Extracted records Block Start

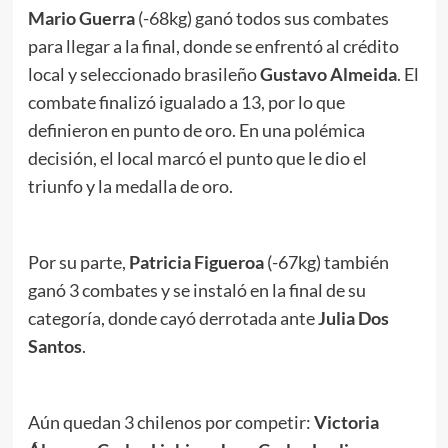
Mario Guerra
(-68kg) ganó todos sus combates
para llegar a la final, donde se enfrentó al crédito
local y seleccionado brasileño
Gustavo Almeida
. El
combate finalizó igualado a 13, por lo que
definieron en punto de oro. En una polémica
decisión, el local marcó el punto que le dio el
triunfo y la medalla de oro.
Por su parte,
Patricia Figueroa
(-67kg) también
ganó 3 combates y se instaló en la final de su
categoría, donde cayó derrotada ante
Julia Dos
Santos
.
Aún quedan 3 chilenos por competir:
Victoria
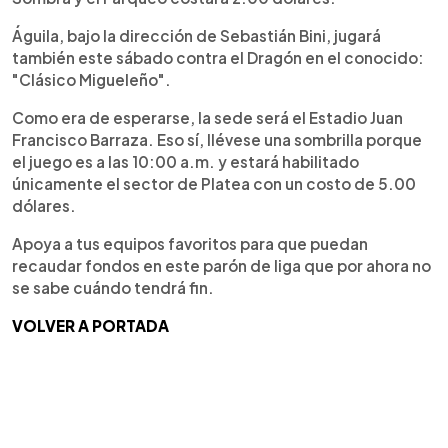
Águila, bajo la dirección de Sebastián Bini, jugará
también este sábado contra el Dragón en el conocido:
"Clásico Migueleño".
Como era de esperarse, la sede será el Estadio Juan
Francisco Barraza. Eso sí, llévese una sombrilla porque
el juego es a las 10:00 a.m. y estará habilitado
únicamente el sector de Platea con un costo de 5.00
dólares.
Apoya a tus equipos favoritos para que puedan
recaudar fondos en este parón de liga que por ahora no
se sabe cuándo tendrá fin.
VOLVER A PORTADA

Extracted records Block End

• Exercise requirements:
Please state how many lines of the data hold the string "donde", with nothing else in your reply.

• Completed exercise:
2